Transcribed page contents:
——

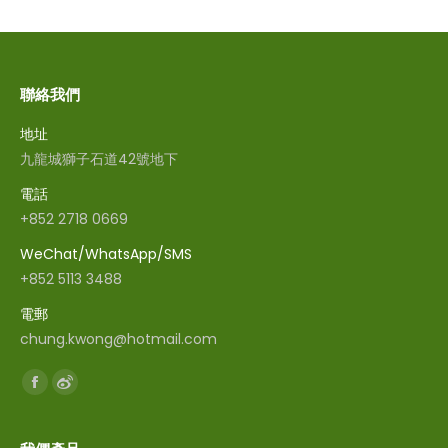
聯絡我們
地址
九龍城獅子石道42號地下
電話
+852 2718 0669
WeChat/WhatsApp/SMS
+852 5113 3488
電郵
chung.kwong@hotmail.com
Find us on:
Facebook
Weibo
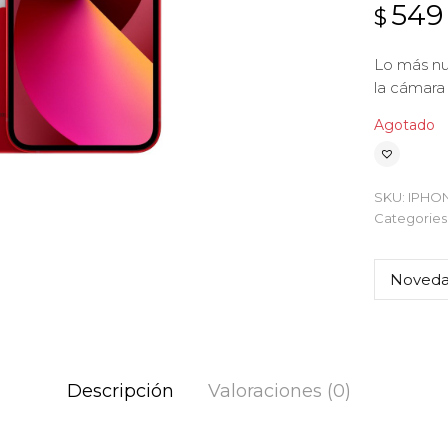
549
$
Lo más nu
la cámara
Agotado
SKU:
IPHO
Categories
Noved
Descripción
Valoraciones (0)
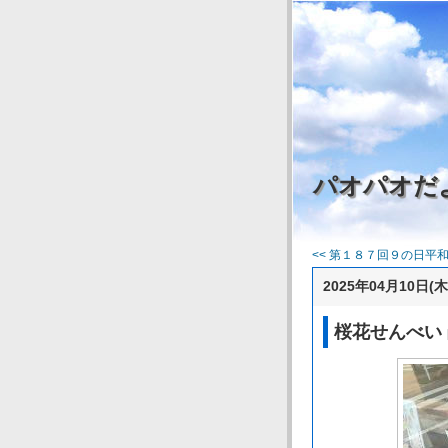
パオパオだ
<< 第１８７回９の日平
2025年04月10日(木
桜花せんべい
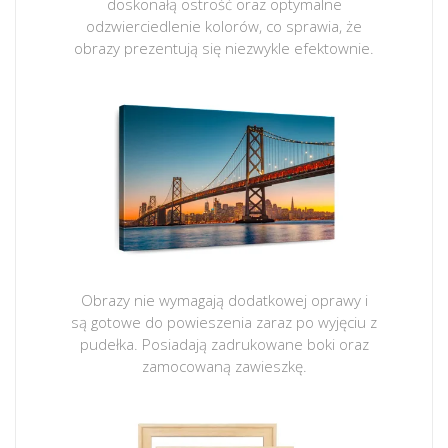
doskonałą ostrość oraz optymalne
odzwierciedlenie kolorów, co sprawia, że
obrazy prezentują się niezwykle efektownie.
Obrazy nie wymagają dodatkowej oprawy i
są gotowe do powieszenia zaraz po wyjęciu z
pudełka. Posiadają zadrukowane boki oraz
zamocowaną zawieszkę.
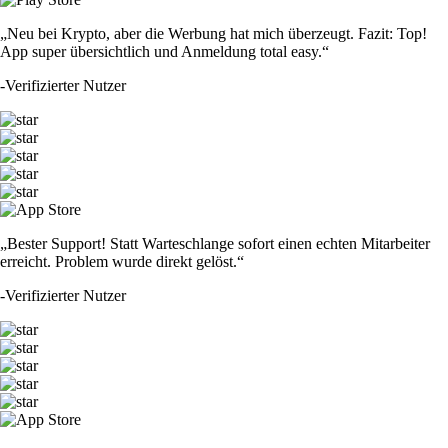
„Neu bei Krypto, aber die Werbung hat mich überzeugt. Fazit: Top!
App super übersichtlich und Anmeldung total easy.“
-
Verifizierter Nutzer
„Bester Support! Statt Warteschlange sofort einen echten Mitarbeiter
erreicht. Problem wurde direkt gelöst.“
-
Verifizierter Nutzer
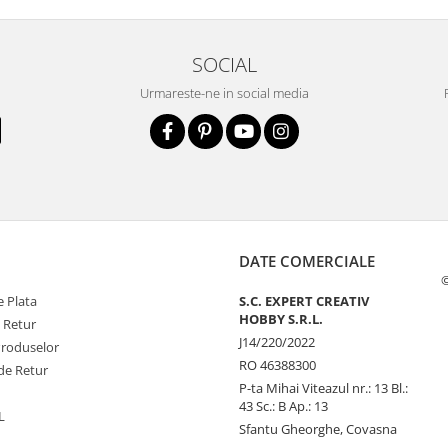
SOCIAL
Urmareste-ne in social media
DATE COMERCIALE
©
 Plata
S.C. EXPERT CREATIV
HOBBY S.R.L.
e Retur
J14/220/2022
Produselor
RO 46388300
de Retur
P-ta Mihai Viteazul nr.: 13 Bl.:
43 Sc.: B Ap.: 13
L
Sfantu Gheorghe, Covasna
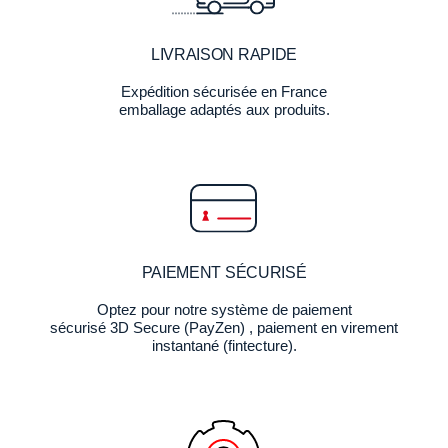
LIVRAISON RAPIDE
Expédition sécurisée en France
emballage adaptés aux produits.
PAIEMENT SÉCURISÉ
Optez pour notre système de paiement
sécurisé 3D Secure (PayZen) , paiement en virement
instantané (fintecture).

——

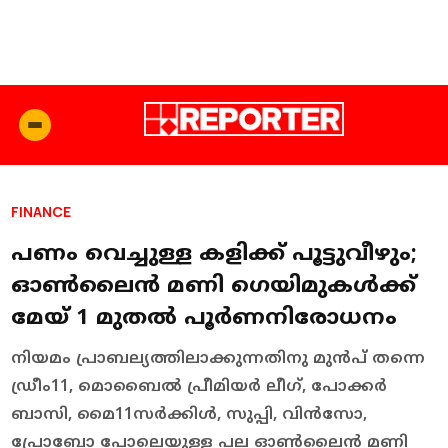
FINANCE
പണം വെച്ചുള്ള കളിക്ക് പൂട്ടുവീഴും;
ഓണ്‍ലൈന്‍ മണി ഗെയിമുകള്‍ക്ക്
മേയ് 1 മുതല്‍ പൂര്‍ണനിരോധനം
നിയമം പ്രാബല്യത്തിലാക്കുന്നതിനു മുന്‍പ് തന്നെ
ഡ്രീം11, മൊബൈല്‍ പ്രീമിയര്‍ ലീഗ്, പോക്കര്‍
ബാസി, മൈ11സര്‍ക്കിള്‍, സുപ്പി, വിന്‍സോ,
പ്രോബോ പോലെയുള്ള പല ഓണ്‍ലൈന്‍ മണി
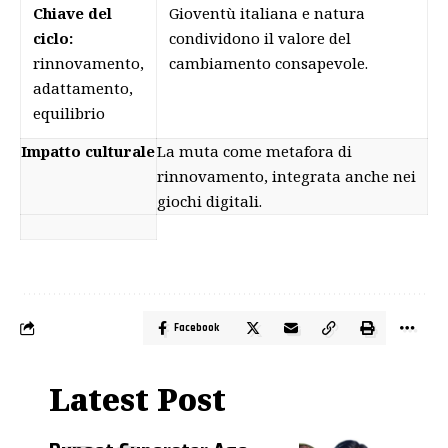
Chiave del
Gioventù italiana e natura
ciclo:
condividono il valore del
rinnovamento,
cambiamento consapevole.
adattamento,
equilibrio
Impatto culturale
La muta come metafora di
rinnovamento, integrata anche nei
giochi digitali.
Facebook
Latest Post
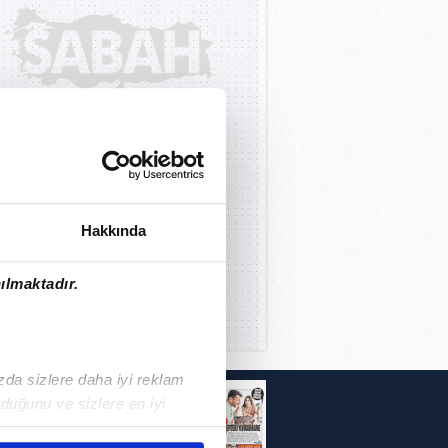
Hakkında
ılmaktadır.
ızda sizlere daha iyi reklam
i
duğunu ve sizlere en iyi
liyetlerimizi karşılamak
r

——

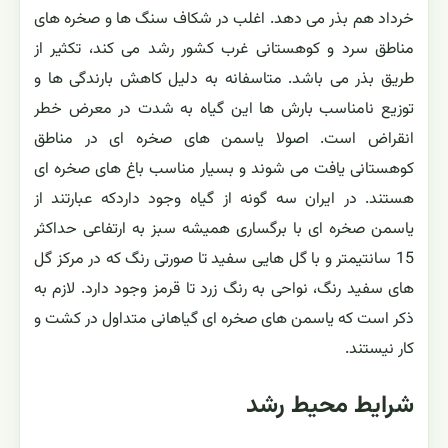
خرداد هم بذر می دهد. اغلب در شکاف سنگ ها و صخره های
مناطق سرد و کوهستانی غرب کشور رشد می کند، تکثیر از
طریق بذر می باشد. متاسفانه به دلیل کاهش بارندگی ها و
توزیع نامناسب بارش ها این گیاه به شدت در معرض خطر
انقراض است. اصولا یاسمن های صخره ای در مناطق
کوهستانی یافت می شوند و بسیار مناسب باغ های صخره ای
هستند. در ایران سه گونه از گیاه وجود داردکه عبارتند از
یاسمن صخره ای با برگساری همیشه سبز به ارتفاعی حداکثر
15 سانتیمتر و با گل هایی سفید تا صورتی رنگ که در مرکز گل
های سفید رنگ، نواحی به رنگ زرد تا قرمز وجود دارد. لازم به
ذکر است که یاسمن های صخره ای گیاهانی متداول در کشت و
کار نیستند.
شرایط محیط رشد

——

For this exercise, return every line from the data that holds the string "سفید".

Answer section —
15 سانتیمتر و با گل هایی سفید تا صورتی رنگ که در مرکز گل
های سفید رنگ، نواحی به رنگ زرد تا قرمز وجود دارد. لازم به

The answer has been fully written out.